→ **Work request**
For this exercise, transcribe all of the entries exactly.

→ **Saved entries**
################

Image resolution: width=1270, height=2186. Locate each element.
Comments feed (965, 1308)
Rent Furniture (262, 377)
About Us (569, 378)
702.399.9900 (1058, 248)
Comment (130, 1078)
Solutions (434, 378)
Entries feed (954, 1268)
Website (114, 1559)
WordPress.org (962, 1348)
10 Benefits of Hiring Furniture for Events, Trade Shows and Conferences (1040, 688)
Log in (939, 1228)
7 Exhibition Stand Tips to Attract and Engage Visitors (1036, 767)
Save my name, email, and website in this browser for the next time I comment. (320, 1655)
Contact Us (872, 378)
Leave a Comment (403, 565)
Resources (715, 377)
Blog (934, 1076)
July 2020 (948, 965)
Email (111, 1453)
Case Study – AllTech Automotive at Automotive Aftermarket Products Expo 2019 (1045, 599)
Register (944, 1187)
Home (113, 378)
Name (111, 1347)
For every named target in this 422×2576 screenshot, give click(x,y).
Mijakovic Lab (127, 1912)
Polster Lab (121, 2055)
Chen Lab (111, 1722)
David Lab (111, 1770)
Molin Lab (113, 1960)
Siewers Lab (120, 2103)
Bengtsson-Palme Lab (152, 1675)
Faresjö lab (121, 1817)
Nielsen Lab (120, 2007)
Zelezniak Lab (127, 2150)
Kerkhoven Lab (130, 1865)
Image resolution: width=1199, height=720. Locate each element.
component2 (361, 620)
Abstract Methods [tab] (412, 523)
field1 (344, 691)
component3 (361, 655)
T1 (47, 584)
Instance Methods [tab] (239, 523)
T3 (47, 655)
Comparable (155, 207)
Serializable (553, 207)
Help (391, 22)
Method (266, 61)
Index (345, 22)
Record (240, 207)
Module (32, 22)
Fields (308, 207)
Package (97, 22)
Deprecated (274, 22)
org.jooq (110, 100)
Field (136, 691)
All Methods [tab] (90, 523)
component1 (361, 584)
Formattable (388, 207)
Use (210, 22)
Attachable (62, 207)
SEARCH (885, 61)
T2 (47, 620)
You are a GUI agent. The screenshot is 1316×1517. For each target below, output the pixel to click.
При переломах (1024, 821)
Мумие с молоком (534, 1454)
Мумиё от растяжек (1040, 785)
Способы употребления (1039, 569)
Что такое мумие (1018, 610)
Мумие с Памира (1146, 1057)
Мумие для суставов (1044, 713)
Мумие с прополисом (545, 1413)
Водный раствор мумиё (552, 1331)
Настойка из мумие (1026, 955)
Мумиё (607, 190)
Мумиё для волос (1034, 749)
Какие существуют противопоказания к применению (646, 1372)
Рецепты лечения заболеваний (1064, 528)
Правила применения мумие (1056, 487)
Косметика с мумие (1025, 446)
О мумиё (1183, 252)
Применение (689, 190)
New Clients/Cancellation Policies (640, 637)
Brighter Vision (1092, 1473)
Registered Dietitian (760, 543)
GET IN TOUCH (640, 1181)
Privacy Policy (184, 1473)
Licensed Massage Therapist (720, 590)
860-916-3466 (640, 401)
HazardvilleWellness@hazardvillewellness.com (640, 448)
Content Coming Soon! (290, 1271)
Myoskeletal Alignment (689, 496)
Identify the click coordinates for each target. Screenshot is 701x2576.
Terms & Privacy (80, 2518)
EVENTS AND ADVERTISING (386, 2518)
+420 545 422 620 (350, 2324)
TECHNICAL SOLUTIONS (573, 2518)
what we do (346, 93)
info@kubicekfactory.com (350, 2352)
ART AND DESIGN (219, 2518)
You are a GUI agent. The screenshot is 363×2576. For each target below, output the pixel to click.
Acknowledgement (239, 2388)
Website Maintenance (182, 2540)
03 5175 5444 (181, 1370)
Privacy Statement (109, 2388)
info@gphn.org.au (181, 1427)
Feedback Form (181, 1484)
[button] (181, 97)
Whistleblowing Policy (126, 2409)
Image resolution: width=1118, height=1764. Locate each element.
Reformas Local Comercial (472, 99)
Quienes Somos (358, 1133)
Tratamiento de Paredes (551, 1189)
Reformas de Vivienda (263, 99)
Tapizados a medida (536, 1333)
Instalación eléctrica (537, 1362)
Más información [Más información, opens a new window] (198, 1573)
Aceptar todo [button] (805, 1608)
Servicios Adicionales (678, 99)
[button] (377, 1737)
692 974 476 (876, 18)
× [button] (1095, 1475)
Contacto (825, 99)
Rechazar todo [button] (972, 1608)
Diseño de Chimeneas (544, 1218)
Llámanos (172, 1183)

################

→ **Answer to the exercise**
Image resolution: width=1270, height=2186. Locate each element.
Comments feed (965, 1308)
Rent Furniture (262, 377)
About Us (569, 378)
702.399.9900 (1058, 248)
Comment (130, 1078)
Solutions (434, 378)
Entries feed (954, 1268)
Website (114, 1559)
WordPress.org (962, 1348)
10 Benefits of Hiring Furniture for Events, Trade Shows and Conferences (1040, 688)
Log in (939, 1228)
7 Exhibition Stand Tips to Attract and Engage Visitors (1036, 767)
Save my name, email, and website in this browser for the next time I comment. (320, 1655)
Contact Us (872, 378)
Leave a Comment (403, 565)
Resources (715, 377)
Blog (934, 1076)
July 2020 (948, 965)
Email (111, 1453)
Case Study – AllTech Automotive at Automotive Aftermarket Products Expo 2019 (1045, 599)
Register (944, 1187)
Home (113, 378)
Name (111, 1347)
For every named target in this 422×2576 screenshot, give click(x,y).
Mijakovic Lab (127, 1912)
Polster Lab (121, 2055)
Chen Lab (111, 1722)
David Lab (111, 1770)
Molin Lab (113, 1960)
Siewers Lab (120, 2103)
Bengtsson-Palme Lab (152, 1675)
Faresjö lab (121, 1817)
Nielsen Lab (120, 2007)
Zelezniak Lab (127, 2150)
Kerkhoven Lab (130, 1865)
Image resolution: width=1199, height=720. Locate each element.
component2 (361, 620)
Abstract Methods [tab] (412, 523)
field1 (344, 691)
component3 (361, 655)
T1 (47, 584)
Instance Methods [tab] (239, 523)
T3 (47, 655)
Comparable (155, 207)
Serializable (553, 207)
Help (391, 22)
Method (266, 61)
Index (345, 22)
Record (240, 207)
Module (32, 22)
Fields (308, 207)
Package (97, 22)
Deprecated (274, 22)
org.jooq (110, 100)
Field (136, 691)
All Methods [tab] (90, 523)
component1 (361, 584)
Formattable (388, 207)
Use (210, 22)
Attachable (62, 207)
SEARCH (885, 61)
T2 (47, 620)
You are a GUI agent. The screenshot is 1316×1517. For each target below, output the pixel to click.
При переломах (1024, 821)
Мумие с молоком (534, 1454)
Мумиё от растяжек (1040, 785)
Способы употребления (1039, 569)
Что такое мумие (1018, 610)
Мумие с Памира (1146, 1057)
Мумие для суставов (1044, 713)
Мумие с прополисом (545, 1413)
Водный раствор мумиё (552, 1331)
Настойка из мумие (1026, 955)
Мумиё (607, 190)
Мумиё для волос (1034, 749)
Какие существуют противопоказания к применению (646, 1372)
Рецепты лечения заболеваний (1064, 528)
Правила применения мумие (1056, 487)
Косметика с мумие (1025, 446)
О мумиё (1183, 252)
Применение (689, 190)
New Clients/Cancellation Policies (640, 637)
Brighter Vision (1092, 1473)
Registered Dietitian (760, 543)
GET IN TOUCH (640, 1181)
Privacy Policy (184, 1473)
Licensed Massage Therapist (720, 590)
860-916-3466 (640, 401)
HazardvilleWellness@hazardvillewellness.com (640, 448)
Content Coming Soon! (290, 1271)
Myoskeletal Alignment (689, 496)
Identify the click coordinates for each target. Screenshot is 701x2576.
Terms & Privacy (80, 2518)
EVENTS AND ADVERTISING (386, 2518)
+420 545 422 620 (350, 2324)
TECHNICAL SOLUTIONS (573, 2518)
what we do (346, 93)
info@kubicekfactory.com (350, 2352)
ART AND DESIGN (219, 2518)
You are a GUI agent. The screenshot is 363×2576. For each target below, output the pixel to click.
Acknowledgement (239, 2388)
Website Maintenance (182, 2540)
03 5175 5444 (181, 1370)
Privacy Statement (109, 2388)
info@gphn.org.au (181, 1427)
Feedback Form (181, 1484)
[button] (181, 97)
Whistleblowing Policy (126, 2409)
Image resolution: width=1118, height=1764. Locate each element.
Reformas Local Comercial (472, 99)
Quienes Somos (358, 1133)
Tratamiento de Paredes (551, 1189)
Reformas de Vivienda (263, 99)
Tapizados a medida (536, 1333)
Instalación eléctrica (537, 1362)
Más información [Más información, opens a new window] (198, 1573)
Aceptar todo [button] (805, 1608)
Servicios Adicionales (678, 99)
[button] (377, 1737)
692 974 476 (876, 18)
× [button] (1095, 1475)
Contacto (825, 99)
Rechazar todo [button] (972, 1608)
Diseño de Chimeneas (544, 1218)
Llámanos (172, 1183)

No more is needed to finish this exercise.